On the positive tilt, Red Robin continues to progress staffing, in particular with greater application inflow, hiring, and retention. The chain has improved its hourly levels from 82 percent at the end of Q1 to more than 91 percent at Q2’s exit. The ultimate goal remains 95 percent, Murphy said.

And similar to the previous quarter, Red Robin has essentially stocked its GM positions to prior marks. There’s also been “significantly improved” turnover for three trailing periods.

Murphy said, beyond the current staff-up race in foodservice, Red Robin’s long-term focus centers on a few key areas. One is “connection conversations” between restaurant leaders and employees to refine and improve worker experience and “run great shifts,” but also to provide quality training with a focus on back-to-the-basics executions.
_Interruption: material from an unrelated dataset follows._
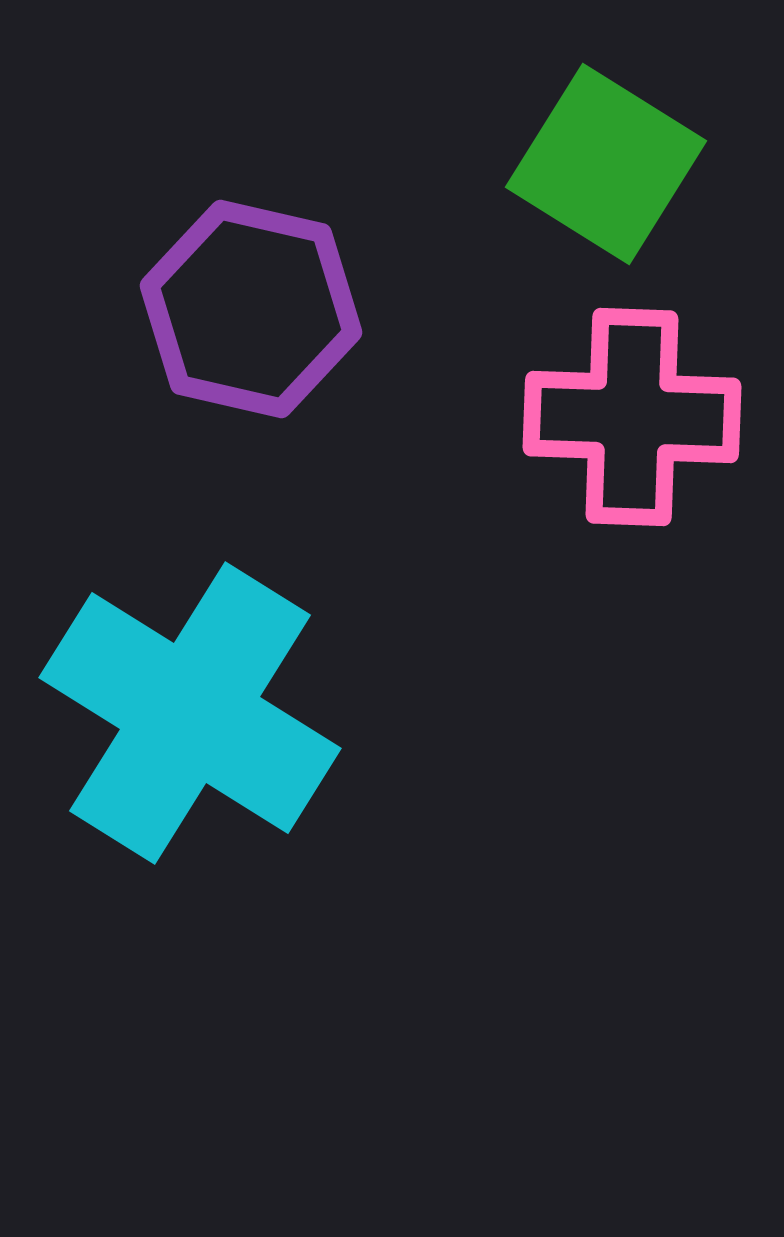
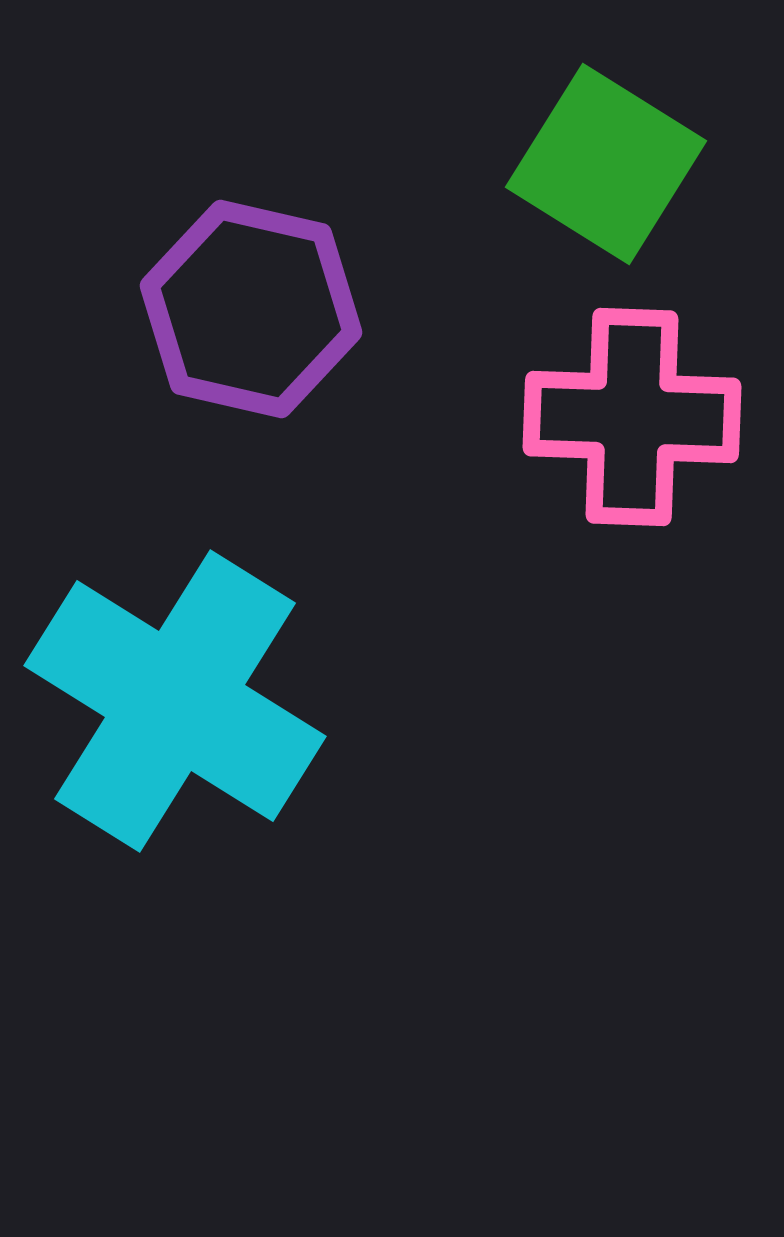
cyan cross: moved 15 px left, 12 px up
Red Robin is offering more competitive wages at the local level (wage rate inflation was about 7.5 percent in Q2), Murphy said, and honing in on schedule flexibility. The chain is implementing HotSchedules’ platform systemwide.

Red Robin opened a franchise recently in West Wichita, Kansas, and will debut a company unit no later than early next year, Murphy said. A new store opened late 2021 in Seattle is on track to deliver 2022 sales between $4 million to $5 million. That’s important given Red Robin’s new prototype efforts. The brand is implementing floor-plan modifications to improve off-premises execution in high-volume units, but it expects to pilot a full-on refresh program “in the years to come.”